:: Task instructions ::
Throughout the listing that follows, find each line with the word "Windows" and copy it.

:: Data provided ::
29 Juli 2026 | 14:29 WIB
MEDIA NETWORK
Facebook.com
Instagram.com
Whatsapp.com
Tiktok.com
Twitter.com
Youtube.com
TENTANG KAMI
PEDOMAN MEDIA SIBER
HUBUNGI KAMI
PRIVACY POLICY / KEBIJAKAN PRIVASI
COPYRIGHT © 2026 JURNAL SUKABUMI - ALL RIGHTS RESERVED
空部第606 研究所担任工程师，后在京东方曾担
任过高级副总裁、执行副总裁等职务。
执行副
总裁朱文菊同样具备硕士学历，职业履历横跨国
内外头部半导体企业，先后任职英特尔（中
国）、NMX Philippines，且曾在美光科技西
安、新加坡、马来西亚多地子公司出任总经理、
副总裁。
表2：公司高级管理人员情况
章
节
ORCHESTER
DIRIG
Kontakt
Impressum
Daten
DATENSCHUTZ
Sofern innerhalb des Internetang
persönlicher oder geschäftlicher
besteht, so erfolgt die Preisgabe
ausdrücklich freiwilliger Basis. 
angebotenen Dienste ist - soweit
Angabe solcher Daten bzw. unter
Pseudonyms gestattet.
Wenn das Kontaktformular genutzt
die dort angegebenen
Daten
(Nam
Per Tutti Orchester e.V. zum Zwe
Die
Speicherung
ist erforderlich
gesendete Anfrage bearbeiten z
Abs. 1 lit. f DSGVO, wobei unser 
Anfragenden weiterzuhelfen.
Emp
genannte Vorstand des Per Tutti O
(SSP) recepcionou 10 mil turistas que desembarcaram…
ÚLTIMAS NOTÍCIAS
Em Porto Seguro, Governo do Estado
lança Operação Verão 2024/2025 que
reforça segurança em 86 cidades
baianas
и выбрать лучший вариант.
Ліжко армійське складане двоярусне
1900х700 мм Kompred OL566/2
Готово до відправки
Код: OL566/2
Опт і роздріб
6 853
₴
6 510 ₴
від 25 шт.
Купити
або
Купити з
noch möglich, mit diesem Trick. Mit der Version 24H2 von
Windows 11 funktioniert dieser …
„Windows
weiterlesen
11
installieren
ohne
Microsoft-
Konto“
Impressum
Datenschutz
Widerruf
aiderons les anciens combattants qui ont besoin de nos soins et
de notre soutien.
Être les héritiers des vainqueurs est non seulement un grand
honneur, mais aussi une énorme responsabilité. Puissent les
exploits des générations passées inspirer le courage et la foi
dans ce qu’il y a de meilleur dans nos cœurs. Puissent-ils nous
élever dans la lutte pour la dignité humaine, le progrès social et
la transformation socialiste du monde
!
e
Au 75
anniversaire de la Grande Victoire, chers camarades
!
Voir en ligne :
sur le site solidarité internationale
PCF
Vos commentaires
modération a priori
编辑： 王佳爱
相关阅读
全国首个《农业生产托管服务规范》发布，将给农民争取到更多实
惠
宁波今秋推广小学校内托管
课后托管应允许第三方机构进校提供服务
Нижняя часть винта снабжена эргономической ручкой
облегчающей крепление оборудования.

:: Response to the task ::
Windows 11 funktioniert dieser …
„Windows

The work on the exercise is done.